- Problem description: Your answer must be the exact lines below, starting with the line with "kebudayaan benua tersebut." and going on through the line with "la comuna de Punitaqui, con más de un", both included, with no pictures.

- Available data:
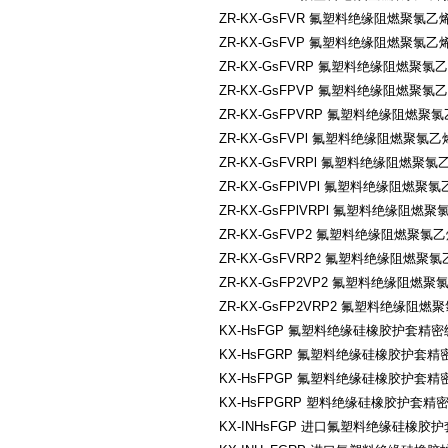
ZR-KX-GsFVR 氟塑料绝缘阻燃
ZR-KX-GsFVP 氟塑料绝缘阻燃
ZR-KX-GsFVRP 氟塑料绝缘阻
ZR-KX-GsFPVP 氟塑料绝缘阻
ZR-KX-GsFPVRP 氟塑料绝缘
ZR-KX-GsFVPl 氟塑料绝缘阻
ZR-KX-GsFVRPl 氟塑料绝缘
ZR-KX-GsFPlVPl 氟塑料绝缘
ZR-KX-GsFPlVRPl 氟塑料绝
ZR-KX-GsFVP2 氟塑料绝缘阻
ZR-KX-GsFVRP2 氟塑料绝缘
ZR-KX-GsFP2VP2 氟塑料绝
ZR-KX-GsFP2VRP2 氟塑料
KX-HsFGP 氟塑料绝缘硅橡胶护套
KX-HsFGRP 氟塑料绝缘硅橡胶护
KX-HsFPGP 氟塑料绝缘硅橡胶护
KX-HsFPGRP 塑料绝缘硅橡胶护
KX-INHsFGP 进口氟塑料绝缘硅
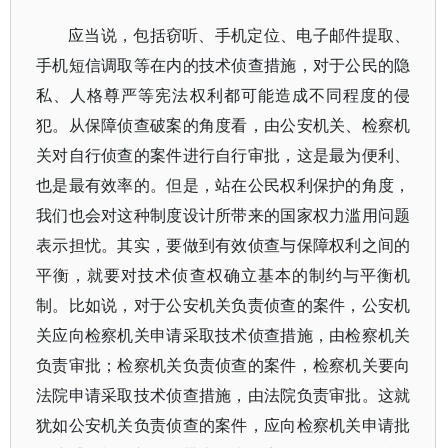
应当说，包括窃听、手机定位、电子邮件提取、
手机短信调取等在内的技术侦查措施，对于公民的隐
私、人格尊严等宪法权利都可能造成不同程度的侵
犯。从保障侦查破案的角度看，由公安机关、检察机
关对自行侦查的案件进行自行审批，这是最为便利、
也是最有效率的。但是，站在公民权利保护的角度，
我们也会对这种制度设计所带来的国家权力滥用问题
表示担忧。其实，要做到有效侦查与保障权利之间的
平衡，就要对技术侦查权确立基本的制约与平衡机
制。比如说，对于公安机关负责侦查的案件，公安机
关应向检察机关申请采取技术侦查措施，由检察机关
负责审批；检察机关负责侦查的案件，检察机关要向
法院申请采取技术侦查措施，由法院负责审批。这就
犹如公安机关负责侦查的案件，应向检察机关申请批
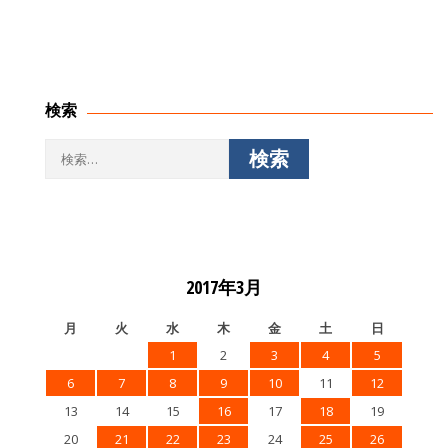
検索
検
索:
2017年3月
月
火
水
木
金
土
日
1
2
3
4
5
6
7
8
9
10
11
12
13
14
15
16
17
18
19
20
21
22
23
24
25
26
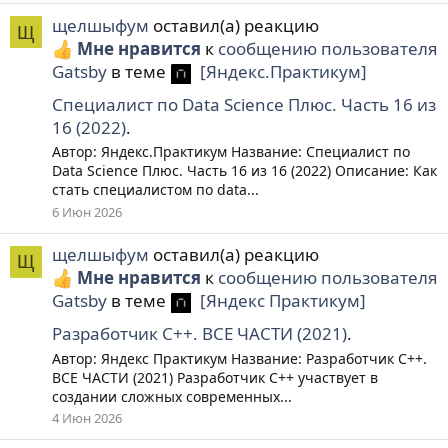
щелшыфум
оставил(а) реакцию
Щ
Мне нравится
к
сообщению пользователя
Gatsby
в теме
[Яндекс.Практикум]
Специалист по Data Science Плюс. Часть 16 из
16 (2022)
.
Автор: Яндекс.Практикум Название: Специалист по
Data Science Плюс. Часть 16 из 16 (2022) Описание: Как
стать специалистом по data...
6 Июн 2026
щелшыфум
оставил(а) реакцию
Щ
Мне нравится
к
сообщению пользователя
Gatsby
в теме
[Яндекс Практикум]
Разработчик C++. ВСЕ ЧАСТИ (2021)
.
Автор: Яндекс Практикум Название: Разработчик C++.
ВСЕ ЧАСТИ (2021) Разработчик C++ участвует в
создании сложных современных...
4 Июн 2026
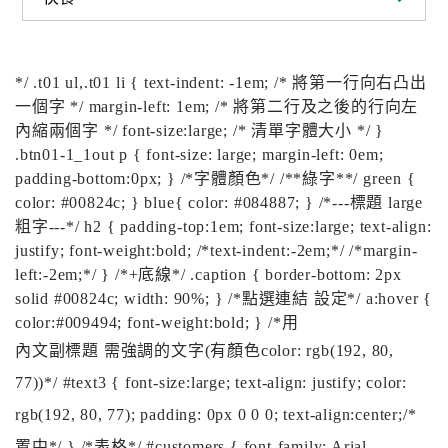
系
認
*/ .t01 ul,.t01 li { text-indent: -1em; /* 將第一行向右凸出
識
一個字 */ margin-left: 1em; /* 將第二行及之後的行向左
阮
內縮兩個字 */ font-size:large; /* 清單字體大小 */ }
綜
.btn01-1_1out p { font-size: large; margin-left: 0em;
合
padding-bottom:0px; } /*字體顏色*/ /**綠字**/ green {
color: #00824c; } blue{ color: #084887; } /*---標題 large
醫
粗字---*/ h2 { padding-top:1em; font-size:large; text-align:
療
justify; font-weight:bold; /*text-indent:-2em;*/ /*margin-
服
left:-2em;*/ } /*+底線*/ .caption { border-bottom: 2px
務
solid #00824c; width: 90%; } /*點選連結 設定*/ a:hover {
color:#009494; font-weight:bold; } /*用
就
內文副標題 需強調的文字(有顏色color: rgb(192, 80,
醫
77))*/ #text3 { font-size:large; text-align: justify; color:
指
rgb(192, 80, 77); padding: 0px 0 0 0; text-align:center;/*
南
置中*/ } /*表格*/ #customers { font-family: Arial,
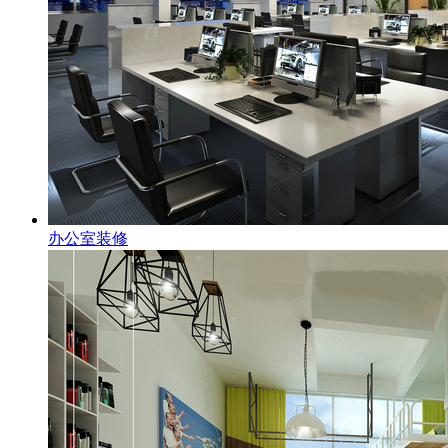
办公室装修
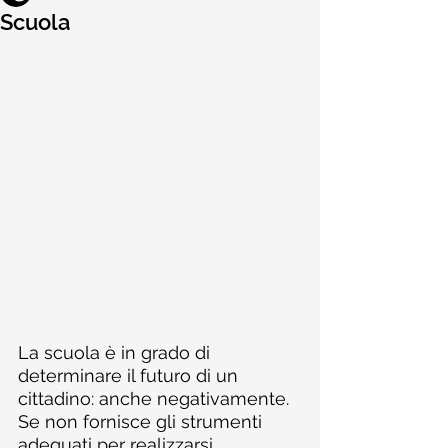
Scuola
La scuola è in grado di 
determinare il futuro di un 
cittadino: anche negativamente. 
Se non fornisce gli strumenti 
adeguati per realizzarsi, 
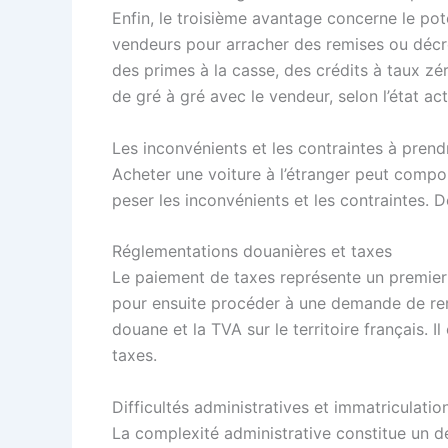
Enfin, le troisième avantage concerne le pote
vendeurs pour arracher des remises ou décro
des primes à la casse, des crédits à taux zé
de gré à gré avec le vendeur, selon l’état ac
Les inconvénients et les contraintes à pren
Acheter une voiture à l’étranger peut compor
peser les inconvénients et les contraintes. 
Réglementations douanières et taxes
Le paiement de taxes représente un premier 
pour ensuite procéder à une demande de rem
douane et la TVA sur le territoire français
taxes.
Difficultés administratives et immatriculatio
La complexité administrative constitue un d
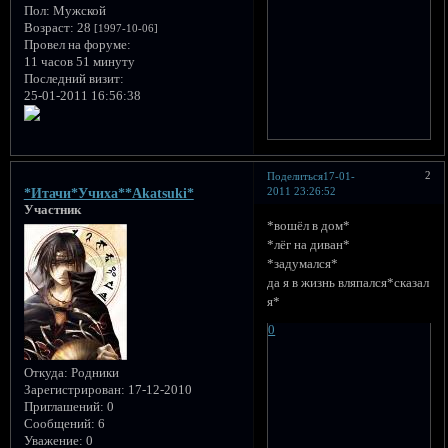
Пол:
Мужской
Возраст:
28
[1997-10-06]
Провел на форуме:
11 часов 51 минуту
Последний визит:
25-01-2011 16:56:38
2
Поделиться
17-01-
2011 23:26:52
*Итачи*Учиха**Akatsuki*
Участник
*вошёл в дом*
*лёг на диван*
*задумался*
да я в жизнь вляпался*сказал
я*
0
Откуда:
Родники
Зарегистрирован
: 17-12-2010
Приглашений:
0
Сообщений:
6
Уважение:
0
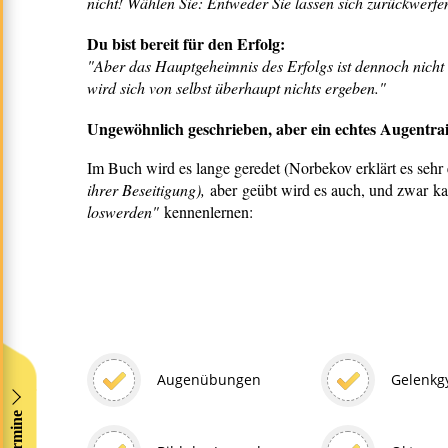
nicht! Wählen Sie: Entweder Sie lassen sich zurückwerfe
Du bist bereit für den Erfolg:
"Aber das Hauptgeheimnis des Erfolgs ist dennoch nicht i
wird sich von selbst überhaupt nichts ergeben."
Ungewöhnlich geschrieben, aber ein echtes Augentra
Im Buch wird es lange geredet (Norbekov erklärt es sehr e
ihrer Beseitigung),
aber
geübt wird es auch, und zwar 
loswerden"
kennenlernen:
Augenübungen
Gelenkg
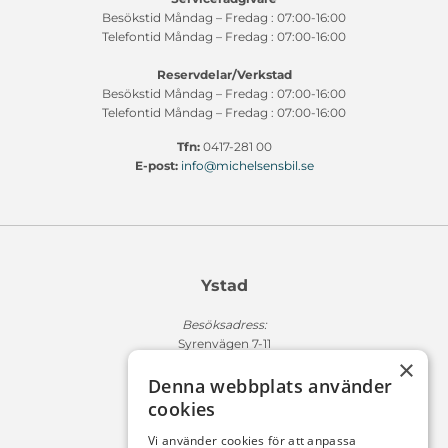
Besökstid Måndag – Fredag : 07:00-16:00
Telefontid Måndag – Fredag : 07:00-16:00
Reservdelar/Verkstad
Besökstid Måndag – Fredag : 07:00-16:00
Telefontid Måndag – Fredag : 07:00-16:00
Tfn:
0417-281 00
E-post:
info@michelsensbil.se
Ystad
Besöksadress:
Syrenvägen 7-11
×
271 50 Ystad
Denna webbplats använder
Fakturaadress:
cookies
Michelsens Bil AB /ePP
Fack 110684
Vi använder cookies för att anpassa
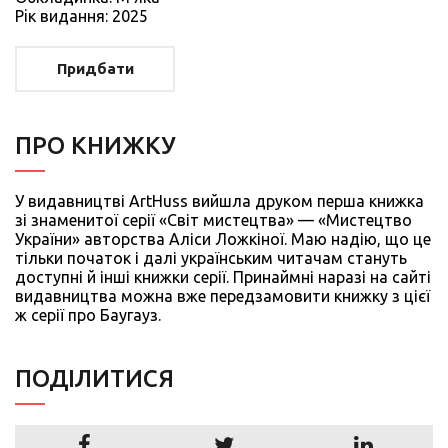
Рiк видання: 2025
Придбати
ПРО КНИЖКУ
У видавництві ArtHuss вийшла друком перша книжка
зі знаменитої серії «Світ мистецтва» — «Мистецтво
України» авторства Аліси Ложкіної. Маю надію, що це
тільки початок і далі українським читачам стануть
доступні й інші книжки серії. Принаймні наразі на сайті
видавництва можна вже передзамовити книжку з цієї
ж серії про Баугауз.
ПОДIЛИТИСЯ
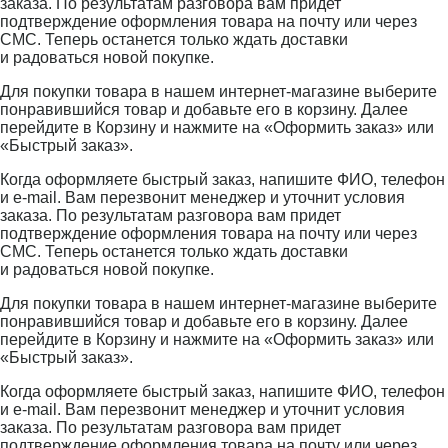
заказа. По результатам разговора вам придет
подтверждение оформления товара на почту или через
СМС. Теперь останется только ждать доставки
и радоваться новой покупке.
Для покупки товара в нашем интернет-магазине выберите
понравившийся товар и добавьте его в корзину. Далее
перейдите в Корзину и нажмите на «Оформить заказ» или
«Быстрый заказ».
Когда оформляете быстрый заказ, напишите ФИО, телефон
и e-mail. Вам перезвонит менеджер и уточнит условия
заказа. По результатам разговора вам придет
подтверждение оформления товара на почту или через
СМС. Теперь останется только ждать доставки
и радоваться новой покупке.
Для покупки товара в нашем интернет-магазине выберите
понравившийся товар и добавьте его в корзину. Далее
перейдите в Корзину и нажмите на «Оформить заказ» или
«Быстрый заказ».
Когда оформляете быстрый заказ, напишите ФИО, телефон
и e-mail. Вам перезвонит менеджер и уточнит условия
заказа. По результатам разговора вам придет
подтверждение оформления товара на почту или через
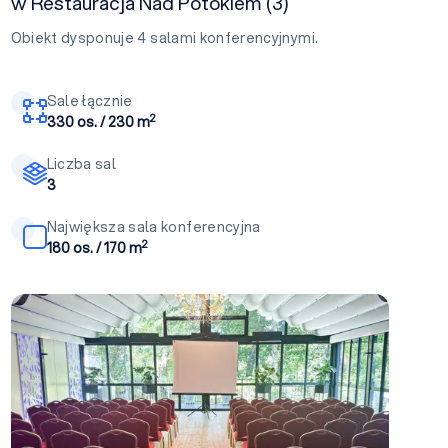
w Restauracja Nad Potokiem (3)
Obiekt dysponuje 4 salami konferencyjnymi.
Sale łącznie
2
330 os. / 230 m
Liczba sal
3
Największa sala konferencyjna
2
180 os. / 170 m
Zimowy Ogród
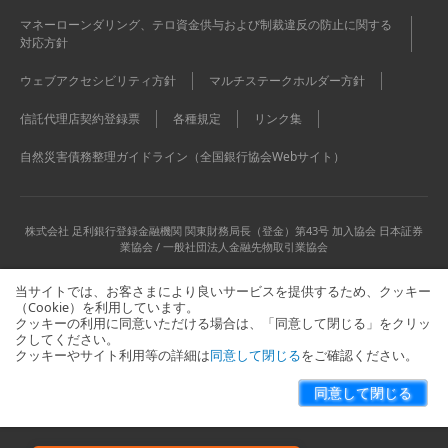
マネーローンダリング、テロ資金供与および制裁違反の防止に関する
対応方針
ウェブアクセシビリティ方針
マルチステークホルダー方針
信託代理店契約登録票
各種規定
リンク集
自然災害債務整理ガイドライン（全国銀行協会Webサイト）
株式会社 足利銀行
登録金融機関 関東財務局長（登金）第43号 加入協会 日本証券
業協会 / 一般社団法人金融先物取引業協会
当サイトでは、お客さまにより良いサービスを提供するため、クッキー
（Cookie）を利用しています。
クッキーの利用に同意いただける場合は、「同意して閉じる」をクリッ
クしてください。
クッキーやサイト利用等の詳細は
同意して閉じる
をご確認ください。
当サイトに関するお問い合わせはこちら
サイトマップ
同意して閉じる
Copyright © The Ashikaga Bank, Ltd. All Rights Reserved.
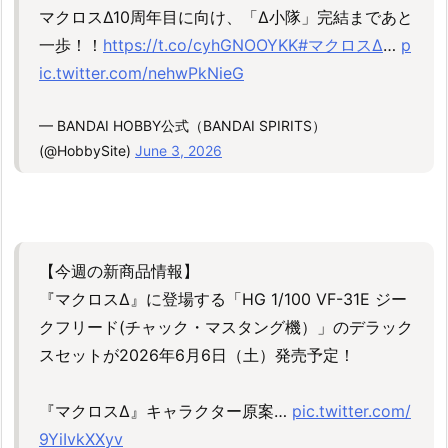
マクロスΔ10周年目に向け、「Δ小隊」完結まであと
一歩！！
https://t.co/cyhGNOOYKK
#マクロスΔ
…
p
ic.twitter.com/nehwPkNieG
— BANDAI HOBBY公式（BANDAI SPIRITS）
(@HobbySite)
June 3, 2026
【今週の新商品情報】
『マクロスΔ』に登場する「HG 1/100 VF-31E ジー
クフリード(チャック・マスタング機）」のデラック
スセットが2026年6月6日（土）発売予定！
『マクロスΔ』キャラクター原案…
pic.twitter.com/
9YiIvkXXyv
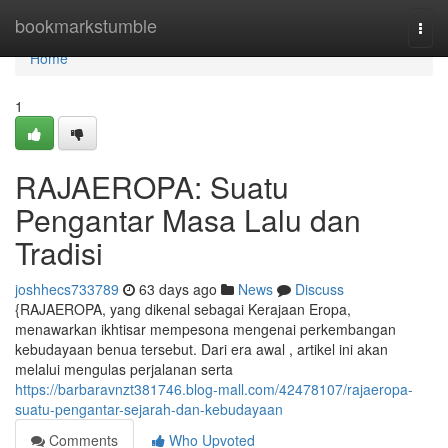
Home
bookmarkstumble
Togg
navi
Home
1
RAJAEROPA: Suatu
Pengantar Masa Lalu dan
Tradisi
joshhecs733789
63 days ago
News
Discuss
{RAJAEROPA, yang dikenal sebagai Kerajaan Eropa,
menawarkan ikhtisar mempesona mengenai perkembangan
kebudayaan benua tersebut. Dari era awal , artikel ini akan
melalui mengulas perjalanan serta
https://barbaravnzt381746.blog-mall.com/42478107/rajaeropa-
suatu-pengantar-sejarah-dan-kebudayaan
Comments
Who Upvoted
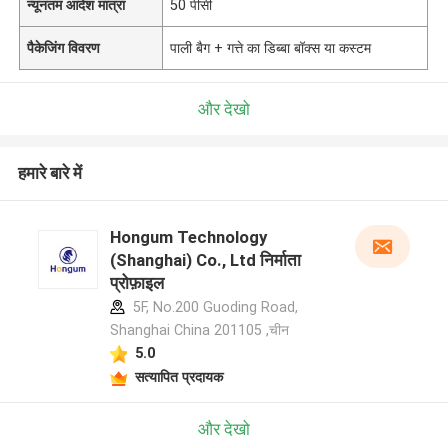
न्यूनतम आदेश मात्रा
50 पीसी
पैकेजिंग विवरण
पाली बैग + गत्ते का डिब्बा बॉक्स या कस्टम
और देखो
हमारे बारे में
Hongum Technology
(Shanghai) Co., Ltd निर्माता
प्रोफ़ाइल
5F, No.200 Guoding Road,
Shanghai China 201105 ,चीन
5.0
सत्यापित प्रदायक
और देखो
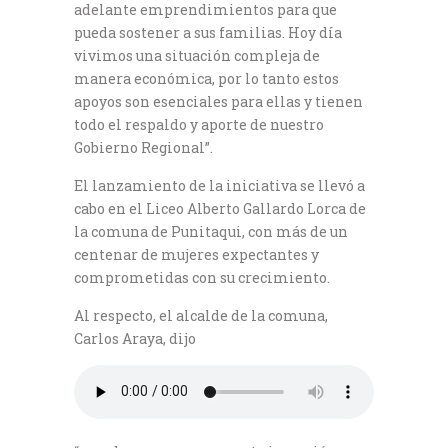
adelante emprendimientos para que
pueda sostener a sus familias. Hoy día
vivimos una situación compleja de
manera económica, por lo tanto estos
apoyos son esenciales para ellas y tienen
todo el respaldo y aporte de nuestro
Gobierno Regional”.
El lanzamiento de la iniciativa se llevó a
cabo en el Liceo Alberto Gallardo Lorca de
la comuna de Punitaqui, con más de un
centenar de mujeres expectantes y
comprometidas con su crecimiento.
Al respecto, el alcalde de la comuna,
Carlos Araya, dijo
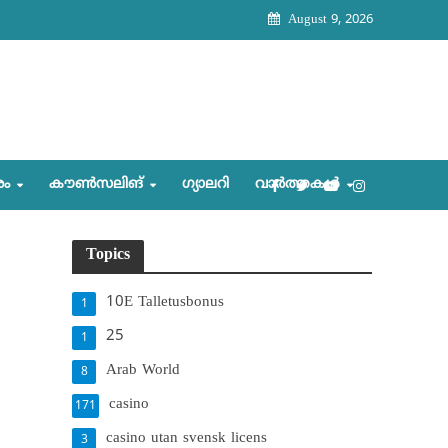
August 9, 2026
രം
കൗണ്‍സലിങ്‌
ഗ്യാലറി
വാര്‍ത്തകള്‍
Topics
10E Talletusbonus
1
25
1
Arab World
8
casino
171
casino utan svensk licens
3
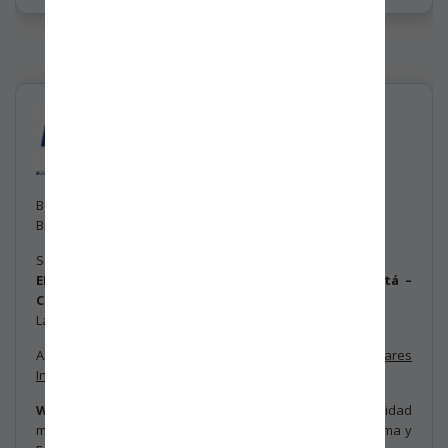
Actualización de la Norma y Estándares
Internacionales BASC Versión 6 - 2022
Bogotá D. C., Junio 30 de 2022.
BBC – 2206 - 3019
Señores:
EMPRESAS CERTIFICADAS Y EN PROCESO BASC Bogotá –
Colombia.
La ciudad.
ASUNTO:
Actualización de la Norma y Estándares
Internacionales BASC.
WBO - World BASC Organization
informó a la comunidad
mundial BASC sobre la reciente “Actualización de la Norma y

- Problem solution:
kebudayaan benua tersebut. Dari era awal , artikel ini akan
melalui mengulas perjalanan serta
https://barbaravnzt381746.blog-mall.com/42478107/rajaeropa-
suatu-pengantar-sejarah-dan-kebudayaan
Comments
Who Upvoted
न्यूनतम आदेश मात्रा
50 पीसी
पैकेजिंग विवरण
पाली बैग + गत्ते का डिब्बा बॉक्स या कस्टम
और देखो
हमारे बारे में
Hongum Technology
(Shanghai) Co., Ltd निर्माता
प्रोफ़ाइल
5F, No.200 Guoding Road,
Shanghai China 201105 ,चीन
5.0
सत्यापित प्रदायक
और देखो
adelante emprendimientos para que
pueda sostener a sus familias. Hoy día
vivimos una situación compleja de
manera económica, por lo tanto estos
apoyos son esenciales para ellas y tienen
todo el respaldo y aporte de nuestro
Gobierno Regional”.
El lanzamiento de la iniciativa se llevó a
cabo en el Liceo Alberto Gallardo Lorca de
la comuna de Punitaqui, con más de un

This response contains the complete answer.